This will appear on the Interviews Gals tab also. This young 24-year-old has already written three great books YA novels NIGHT SWIMMING (Text Publishing, April 2017), ALL THIS COULD END and GIRL SAVES BOY. What an inspiration to writers who think they can’t get published. I’ve read ALL THIS COULD END and can only say that Steph has a unique and fresh approach that I loved. http://www.stephbowe.com
Q 1 When did you start writing?
I’ve written for as long as I can remember – before I actually knew how to write words I scribbled nonsense into notebooks. I decided I wanted to be an author when I was 7 – I was a pretty serious 7-year-old.
Q 2 What were your first writing efforts?
I first tried writing a novel when I was 7 and enamoured with Enid Blyton books – my first? novel? was a very thinly-veiled Magic Faraway Tree-inspired story that was essentially about a magic faraway escalator.
Q3 Your blog says you write for young adults? Have you written children’s or any other genre?
I’ve been writing (or trying to write) Young Adult fiction since I first started reading it when I was around 11. I think my earlier efforts would have been more like children’s fiction. I have yet to branch out into other genres, though I would like to at some stage.
Q4 At Somerset you said you started with your blog, then you wrote your book. Did you get an agent because you had a blog?
I think that the contacts I made through my blog and the fact that I could demonstrate my passion for YA and my ability to promote my work both worked in my favour – but I don’t think I would have been able to find representation had the book not been good enough. The work itself is what really matters.

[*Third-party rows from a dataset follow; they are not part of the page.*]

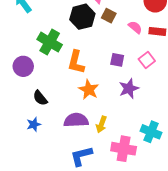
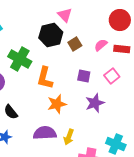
brown square: (109, 16) -> (75, 44), moved, turned 32
pink semicircle: (135, 27) -> (101, 45), turned -80
orange star: (89, 90) -> (57, 104), turned 30

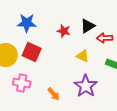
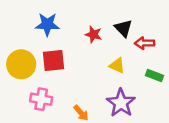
black triangle: (88, 26) -> (123, 28), turned -42
red square: (32, 52) -> (54, 61), turned -30

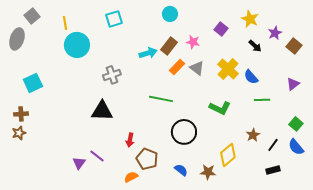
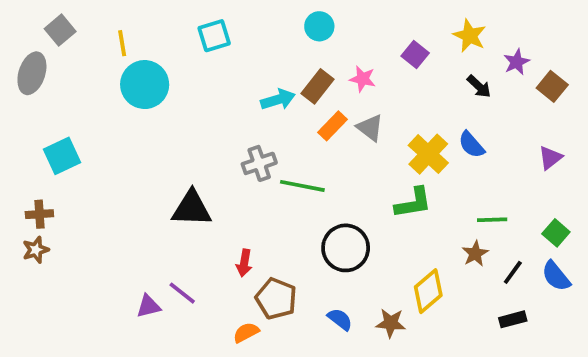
yellow cross: (228, 69) -> (428, 154), moved
gray cross: (112, 75) -> (259, 163), moved
green line: (262, 100) -> (492, 220), moved
green L-shape: (220, 108) -> (413, 203), turned -35
purple triangle: (79, 163) -> (148, 306), turned 40

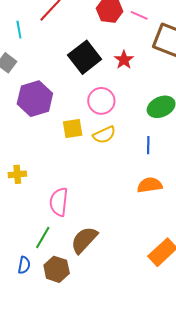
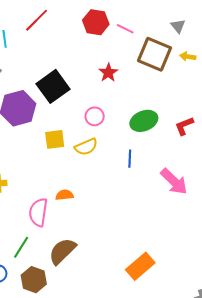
black square: (85, 57) -> (53, 86), moved
pink circle: (101, 101) -> (95, 116), moved, size x0.7
orange semicircle: (150, 185) -> (64, 195), moved, size x0.7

Q5 What do you gain most out of attending writing festivals?
Writing is an isolating profession and you rarely get to speak to your audience directly, so actually getting to present to kids and talk about books and literature is a lot of fun, and I think helps to remind me why I write the kind of books I do. (Plus it is awesome to meet kids who have actually read my books, and getting to sign books remains a really terrific – and surreal – highlight.)

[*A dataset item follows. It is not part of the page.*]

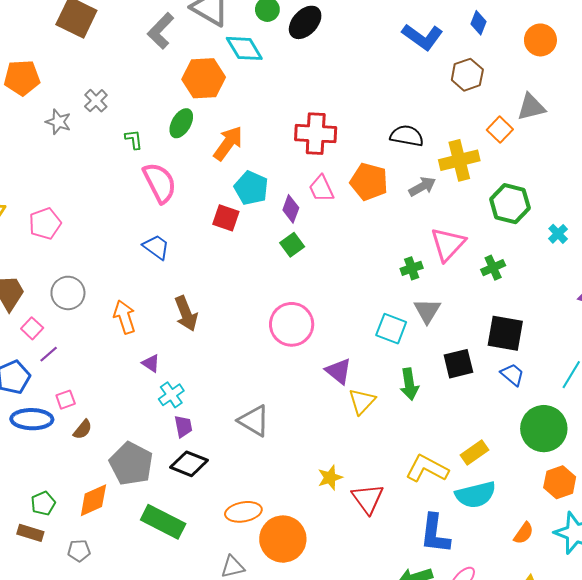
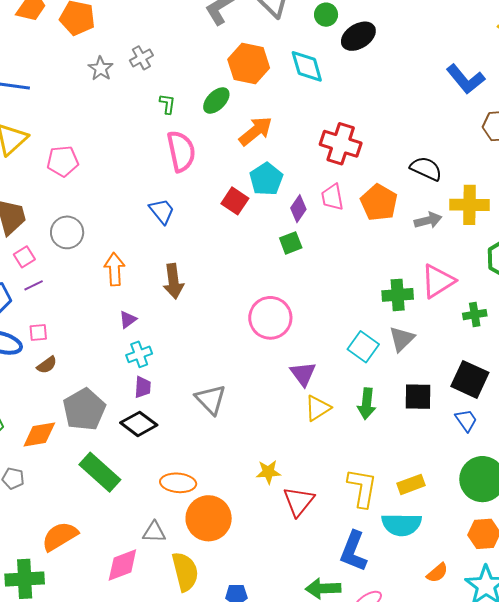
cyan diamond: (244, 48) -> (307, 66), moved
green cross: (412, 268) -> (398, 295), size x1.4
purple triangle: (151, 363) -> (128, 320), turned 36
yellow L-shape: (427, 469) -> (362, 488), turned 57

Q6 Do you draw from your own life experiences/family/places to write?
Absolutely! Sometimes in quite direct ways – in Night Swimming, the character of Kirby’s grandfather is heavily based on someone in my family who has dementia – and sometimes more indirectly – in All This Could End, Nina’s parents are bank robbers, which is not from my own life, but I drew on my own feelings of being loyal to family, as well as that process of growing up and realising that your parents aren’t perfect and that adults don’t know everything. (It’s a little more extreme for Nina but it’s still essentially the same emotional experience.)
Q7 When you wrote Girl Saves Boy did you approach an agent?
When I finished writing Girl Saves Boy, I queried a few agents based on recommendations from another writer and ended up signing with an agent who had requested my manuscript through a contest on a blog. With a previous novel, I had submitted to a few publishers and had received some very kind rejection letters.
Q8 How long after Girl Saves Boy did you write All this Could End and Night Swimming?
I wrote Girl Saves Boy when I was 15, and All This Could End and Night Swimming was predominantly written when I was 17 and 21, respectively.
Q8 Do you think of your audience when you write or do you write for your teenage self?
It’s a mix of both for me and it also depends on the novel – when I wrote Night Swimming I very much had my teenage self in mind, but with my other novels, I wasn’t as specific. I think tapping into the things I experienced as a teenager is useful for those universal experiences, but it’s important not to be too centred on my own experience, I think – and working with teenagers helps with having a sense of what they’re looking for in books and what is relevant to their lives.
Q9 Do you write short stories or articles?
I have always tried to write short stories but I don’t think I am succinct enough – they always turn into novels. I have written plenty of articles, though – writing about YA literature and youth issues. I also had an essay on feminism in Destroying the Joint: Why Women Have to Change the World (UQP, 2013).
Q10 Where do you see your writing career taking you?
I’m very much at a stage now, where I’m focused on the process of writing and enjoying that as much as I can and not really thinking about my goals down the line! I’ve had so many wonderful opportunities – to visit schools and libraries and festivals, and travel and meet awesome readers and writers and teachers and librarians – so it’s been terrific so far.